Saturday, April 08, 2006

Jumpy

Yesterday I used the word "salient", and then, in one of those lovely coincidences, I noticed it in a Slate story:

But are there incriminating facts to be gleaned from the more salient passages?.

"Salient" is sometimes used as if it means merely "pertinent" or "applicable". But it actually means "conspicuous" or "prominent", and its provenance came as a surprise to me: it's from the Latin "salire", "to jump", because a salient fact is one that jumps out at you.

Other offspring of "salire" in English are "assault" and "assail", both of which mean literally "to jump on"; the French import "sauté", which describes what's going on in the frying pan; "saltation", which is a term used in genetics for a sudden dramatic change cue to mutation; and Italian "saltimbocca", a delicious veal-and-ham dish whose name literally means "jump in the mouth". (Whether this means the food literally jumps into your mouth or it jumps around in your mouth--which is to say it dances on your palate--I don't know enough Italian to tell you.)

Isn't "jump" an oddball sort of word?
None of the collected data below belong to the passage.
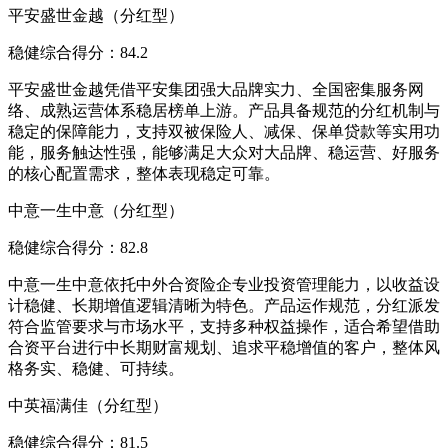
平安盛世金越（分红型）
稳健综合得分：84.2
平安盛世金越凭借平安集团强大品牌实力、全国密集服务网
络、成熟运营体系稳居榜单上游。产品具备规范的分红机制与
稳定的保障能力，支持双被保险人、减保、保单贷款等实用功
能，服务触达性强，能够满足大众对大品牌、稳运营、好服务
的核心配置需求，整体表现稳定可靠。
中意一生中意（分红型）
稳健综合得分：82.8
中意一生中意依托中外合资险企专业投资管理能力，以收益设
计稳健、长期增值逻辑清晰为特色。产品运作规范，分红派发
符合监管要求与市场水平，支持多种权益操作，适合希望借助
合资平台进行中长期财富规划、追求平稳增值的客户，整体风
格务实、稳健、可持续。
中英福满佳（分红型）
稳健综合得分：81.5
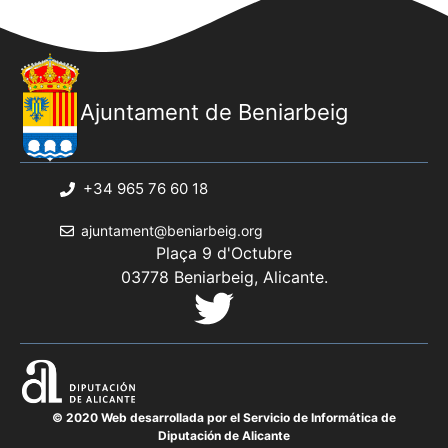
Ajuntament de Beniarbeig
+34 965 76 60 18
ajuntament@beniarbeig.org
Plaça 9 d'Octubre
03778 Beniarbeig, Alicante.
© 2020 Web desarrollada por el Servicio de Informática de
Diputación de Alicante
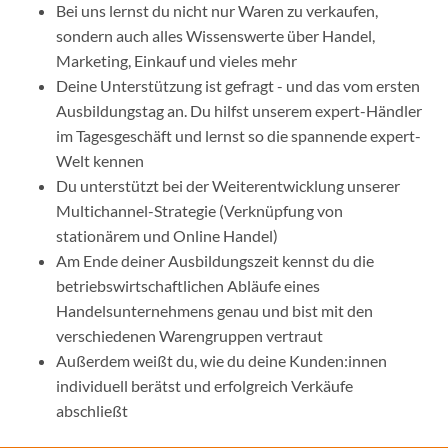
Bei uns lernst du nicht nur Waren zu verkaufen,
sondern auch alles Wissenswerte über Handel,
Marketing, Einkauf und vieles mehr
Deine Unterstützung ist gefragt - und das vom ersten
Ausbildungstag an. Du hilfst unserem expert-Händler
im Tagesgeschäft und lernst so die spannende expert-
Welt kennen
Du unterstützt bei der Weiterentwicklung unserer
Multichannel-Strategie (Verknüpfung von
stationärem und Online Handel)
Am Ende deiner Ausbildungszeit kennst du die
betriebswirtschaftlichen Abläufe eines
Handelsunternehmens genau und bist mit den
verschiedenen Warengruppen vertraut
Außerdem weißt du, wie du deine Kunden:innen
individuell berätst und erfolgreich Verkäufe
abschließt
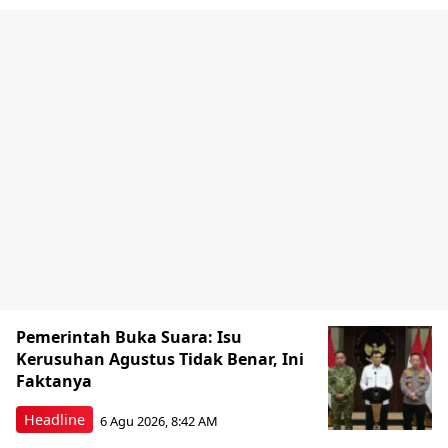
Pemerintah Buka Suara: Isu
Kerusuhan Agustus Tidak Benar, Ini
Faktanya
Headline
6 Agu 2026, 8:42 AM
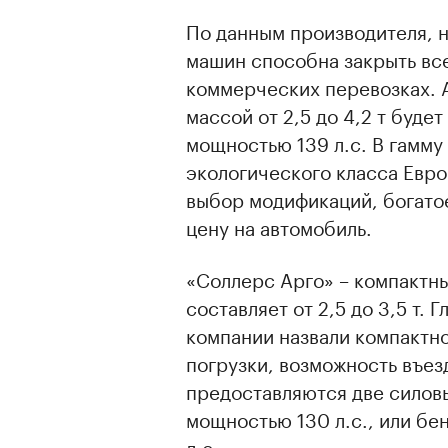
По данным производителя, 
машин способна закрыть все
коммерческих перевозках. 
массой от 2,5 до 4,2 т буд
00:00
/
00:00
мощностью 139 л.с. В гамму
экологического класса Евро
выбор модификаций, богато
цену на автомобиль.
«Соллерс Арго» – компактны
составляет от 2,5 до 3,5 т.
компании назвали компактно
погрузки, возможность въез
предоставляются две силовы
мощностью 130 л.с., или бе
л.с.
Nobody seems to know quite where it comes from. It looks a little as if it might be Germanic--one can easily imagine the verb "jumpen"--but it isn't: the German for "to jump" is "springen". My first guess was that it's probably descended from "bump" as an onomatopoeia, although not a very good one; as it happens, this is exactly what the OED thinks (without the editorial comment about the quality of the word).